We evaluated the efficacy of cultured human CD34+ cells with enhanced proliferating potential in chronic kidney injury model in mice. Human umbilical cord blood (UCB)-derived CD34+ cells were incubated for one week in vasculogenic conditioning medium. This culture method significantly increased the number of CD34+ cells (60-fold) and their ability to form endothelial progenitor cell colony-forming units (40-fold). Adenine-induced tubulointerstitial chronic kidney injury was induced in NOD/SCID mice, and cultured human UCB-CD34+ cells were administered at a dose of 1 × 106/mouse on days 7, 14, and 21 after the start of adenine diet (cell therapy group n=18). In the control group (n=17), vehicle was administered at the same time point.
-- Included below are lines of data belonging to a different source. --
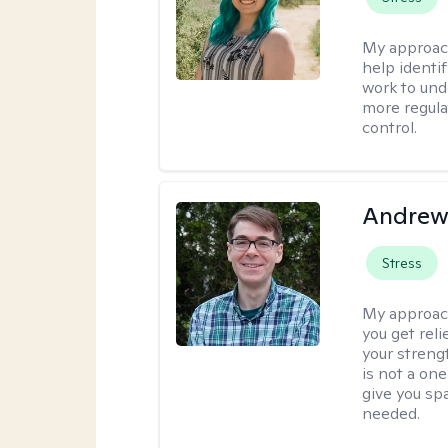
My approac
help identi
work to und
more regulat
control.
Andrew 
Stress
My approac
you get reli
your streng
is not a one
give you sp
needed.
Time-course of kidney function, pathological damage, and CD31-positive peritubular capillary density and macrophage infiltration in the kidney at the time of sacrifice (day 28) were evaluated.

Results

Repetitive administration of cultured UCB-CD34+ cells significantly improved the time-course of serum creatinine levels in the cell therapy group compared with that in the control group (1.09 ± 0.09 mg/dL vs 1.41 ± 0.14 mg/dL on day 28, p =0.035). Both interstitial fibrosis area and tubular injury score were significantly reduced in the cell therapy group compared with that in the control group (interstitial fibrosis: 8.1 ± 5.4% vs 16.3 ± 7.0%, p < 0.01, tubular injury score: 1.48 ± 1.27 vs 2.83 ± 1.00, p < 0.01). Peritubular capillary density was significantly preserved in the cell therapy group compared with that in the control group (57.3 ± 6.4% vs 31.0 ± 6.1%, p < 0.01), and macrophage infiltration in the kidney tissue was dramatically decreased in the cell therapy group compared with those in the control group (1.3 ± 0.3% vs 14.4 ± 1.1%, p < 0.001).

Conclusion

Repetitive administration of cultured human UCB-CD34+ cells significantly improved kidney dysfunction and chronic tubulointerstitial damage in adenine-induced kidney injury in mice via the protective effect of microvasculature integrity and anti-inflammatory effects. A clinical trial using cultured human UCB-CD34+ cells for progressive kidney disease might be expected.